Solo mostremos dos   hechos insólitos e infames de esta política.  Cuando en junio de 2006 se realizó en Argel la premiación del  XV Concurso Internacional Infantil sobre el Medio Ambiente promovido por el Programa de las Naciones Unidas para el Medio Ambiente (PNUMA), ahí, en el Palacio de las Naciones, había un niño cubano.

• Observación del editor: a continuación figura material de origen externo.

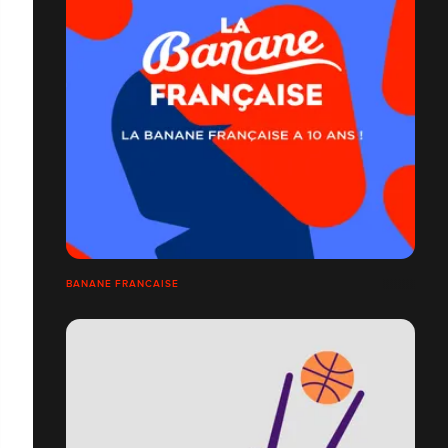
BANANE FRANCAISE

Raysel Sosa Rojas, ganador por América Latina y el Caribe, quedó atónito cuando a todos los premiados se les entregó una moderna cámara fotográfica digital marca Nikon, menos a él. Solo tuvo una pregunta: ¿Por qué  todos los niños tienen la cámara y a mí no me dieron ninguna?
El señor Ideo Fujica, representante en Argelia de la Nikon , expresó que eso era posible porque “la misma poseía componentes de Estados Unidos”. Es decir, se dañaban los sueños y la felicidad de un niño cubano porque una prestigiosa y poderosa empresa de Japón aceptaba cumplir con las exigencias del bloqueo norteamericano contra Cuba.
En junio último el señor gobernador de California, Arnold Schwarzenegger que no simpatiza con la Revolución cubana, pero sí  le gusta fumar sus tabacos,  compró uno
 en un establecimiento en el Canadá y según reseño el diario Boston Herald tuvo que andar liviano para no ser multado con 250 000 dólares o 10 años de privación de libertad. Así y todo quedó en una lista negra por violar las regulaciones del bloqueo.
De los  11 millones de cubanos, unos siete nacieron bajo los efectos del bloqueo, el que le ha afectado en sus  realidades, en sus apremiantes necesidades y sueños. En la  Asamblea General de las Naciones Unidas se llevaró  a votación el informe sobre “Necesidad de poner fin al bloqueo económico, comercial y financiero impuesto por los Estados Unidos contra Cuba”. De nuevo la comunidad internacional rechazó por mayoría esta criminal política. El gobierno de los Estados Unidos volvió a quedarse solo ante la mirada y la condena del mundo.